Continual effort is required to improve in all areas of the safety culture model. The creation of trust is key to enabling a good safety culture, alongside a balance between enforcement of standards and practices and accountability of actions.

Research: Best Practices in Operating Very High Frequency Metro Services

Increasing service frequency is identified as the primary shorter-term strategy to increase capacity. Maximising frequency on existing lines makes the best use of the expensive metro infrastructure. This study identified best practices in operating very high frequency metro services exploring the means and methods used to achieve high frequency service.

Several CoMET and Nova metros operate one or more very high frequency line (30 trains per hour or more) and many have plans to increase service frequencies. Although almost all metros reported a desire to operate higher frequencies, a wide range of constraints impedes them. Constraints were grouped into five categories with corresponding best practice shown below:

Examples of how metros have dealt with these constraints include:

  • Signalling and Train Control: adopting moving block signalling and Automatic Train Operation.
  • Station and Train Crowding: preventing door re-opening and restrict overcrowding (for example by holding passengers in interchange corridors) to optimise throughput.
  • Terminal Turnaround: enabling multiple trains to turn around simultaneously and clear trains of passengers faster.
  • Service Complexity: introducing separate tracks at intermediate terminals so that terminating trains do not block the following through trains.
  • Fleet: improving availability, compensating through different service patterns.

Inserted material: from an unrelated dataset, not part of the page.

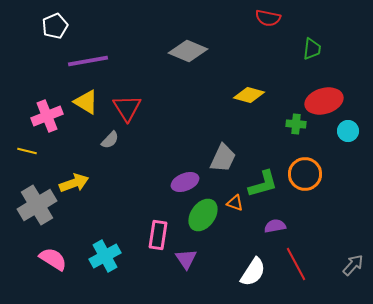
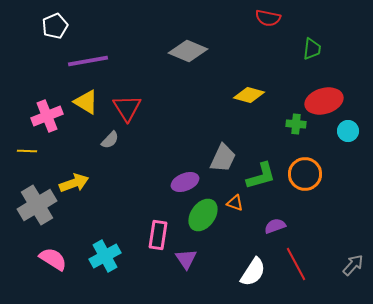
yellow line: rotated 12 degrees counterclockwise
green L-shape: moved 2 px left, 8 px up
purple semicircle: rotated 10 degrees counterclockwise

Research: Management of Electronics Maintenance

Maintaining the electronics that support rolling stock fleets entails both repairing technology and managing obsolescence issues.  Metros’ strategy choices for electronics maintenance and repair include using in-house resources, outsourced, or a mix of both approaches. The study provided an overview of the key drivers and emerging issues related to electronics maintenance strategy. A balanced analysis considering costs of establishing and maintaining in-house staff and facilities, as well as the danger of over-reliance on outsourcing and losing the ability to remain an ‘Intelligent Customer’ should be taken into account.

A key role played by in-house teams is in the acquisition of spare parts, as obsolescence or supplier choices and finances lead to shrinking stock. Several approaches were discovered, from contractual agreements to a continuity of supply of spares, the use of alternative components and reverse engineering of parts.

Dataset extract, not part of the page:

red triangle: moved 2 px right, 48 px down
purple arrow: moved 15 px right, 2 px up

As the lifecycles of electronics components are generally considerably shorter than the expected life of a train and its key subsystems, spares and supply management are essential to support the continued availability of electronics components. Regardless of the approach taken to ensuring sufficient supply of spares, developing strong relationships with key suppliers as well as leverage to maintain a strategic position appear to be a major success factor in managing electronics maintenance.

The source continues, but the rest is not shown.